── DATASET EXCERPTS

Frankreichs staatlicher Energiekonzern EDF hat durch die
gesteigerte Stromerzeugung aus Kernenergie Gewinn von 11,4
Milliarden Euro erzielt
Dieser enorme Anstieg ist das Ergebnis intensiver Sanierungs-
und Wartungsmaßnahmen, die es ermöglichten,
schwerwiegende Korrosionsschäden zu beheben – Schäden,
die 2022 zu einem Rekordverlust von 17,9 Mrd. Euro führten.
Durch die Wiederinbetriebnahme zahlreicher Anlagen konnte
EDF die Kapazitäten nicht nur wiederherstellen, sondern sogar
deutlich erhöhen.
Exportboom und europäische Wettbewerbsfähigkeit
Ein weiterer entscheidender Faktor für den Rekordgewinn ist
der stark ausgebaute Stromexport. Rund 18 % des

────

**THE PROBLEM:** Whatever the entries say, repeat all of them exactly.

**EXERCISE RESULT:**
Frankreichs staatlicher Energiekonzern EDF hat durch die
gesteigerte Stromerzeugung aus Kernenergie Gewinn von 11,4
Milliarden Euro erzielt
Dieser enorme Anstieg ist das Ergebnis intensiver Sanierungs-
und Wartungsmaßnahmen, die es ermöglichten,
schwerwiegende Korrosionsschäden zu beheben – Schäden,
die 2022 zu einem Rekordverlust von 17,9 Mrd. Euro führten.
Durch die Wiederinbetriebnahme zahlreicher Anlagen konnte
EDF die Kapazitäten nicht nur wiederherstellen, sondern sogar
deutlich erhöhen.
Exportboom und europäische Wettbewerbsfähigkeit
Ein weiterer entscheidender Faktor für den Rekordgewinn ist
der stark ausgebaute Stromexport. Rund 18 % des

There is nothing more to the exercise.